=== Exercise directions ===
Search the listing below for the line containing "(allocation de logement sociale)". From there through the line containing "wywieszony jeszcze jeden, już zdecydowanie", transcribe every line exactly, both ends included.
### Records shown ###
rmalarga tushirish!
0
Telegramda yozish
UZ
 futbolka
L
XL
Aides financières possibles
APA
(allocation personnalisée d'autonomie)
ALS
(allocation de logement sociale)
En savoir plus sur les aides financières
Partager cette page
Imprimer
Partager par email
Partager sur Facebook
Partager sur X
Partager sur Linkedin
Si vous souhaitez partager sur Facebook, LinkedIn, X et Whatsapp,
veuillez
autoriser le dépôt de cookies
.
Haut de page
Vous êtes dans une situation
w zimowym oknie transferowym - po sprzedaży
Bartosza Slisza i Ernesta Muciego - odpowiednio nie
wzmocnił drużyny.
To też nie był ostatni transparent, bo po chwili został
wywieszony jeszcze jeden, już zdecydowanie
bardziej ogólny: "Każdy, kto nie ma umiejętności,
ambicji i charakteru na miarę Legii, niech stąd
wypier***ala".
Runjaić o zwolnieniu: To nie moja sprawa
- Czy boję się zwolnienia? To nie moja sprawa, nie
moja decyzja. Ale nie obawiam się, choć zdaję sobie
###
### Records shown ###
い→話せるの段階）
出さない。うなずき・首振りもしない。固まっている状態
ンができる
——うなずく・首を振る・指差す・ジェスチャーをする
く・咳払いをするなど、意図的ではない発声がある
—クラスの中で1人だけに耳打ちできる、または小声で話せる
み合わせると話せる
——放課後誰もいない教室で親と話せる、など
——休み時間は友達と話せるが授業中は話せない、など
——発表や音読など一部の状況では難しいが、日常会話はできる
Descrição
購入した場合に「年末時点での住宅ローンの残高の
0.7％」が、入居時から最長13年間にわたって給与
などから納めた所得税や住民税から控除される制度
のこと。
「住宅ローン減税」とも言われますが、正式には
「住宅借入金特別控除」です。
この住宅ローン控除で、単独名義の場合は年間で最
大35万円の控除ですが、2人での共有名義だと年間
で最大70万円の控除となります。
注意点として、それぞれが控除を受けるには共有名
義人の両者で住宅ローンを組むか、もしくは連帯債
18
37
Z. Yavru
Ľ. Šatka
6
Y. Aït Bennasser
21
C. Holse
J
###
=== Result ===
(allocation de logement sociale)
En savoir plus sur les aides financières
Partager cette page
Imprimer
Partager par email
Partager sur Facebook
Partager sur X
Partager sur Linkedin
Si vous souhaitez partager sur Facebook, LinkedIn, X et Whatsapp,
veuillez
autoriser le dépôt de cookies
.
Haut de page
Vous êtes dans une situation
w zimowym oknie transferowym - po sprzedaży
Bartosza Slisza i Ernesta Muciego - odpowiednio nie
wzmocnił drużyny.
To też nie był ostatni transparent, bo po chwili został
wywieszony jeszcze jeden, już zdecydowanie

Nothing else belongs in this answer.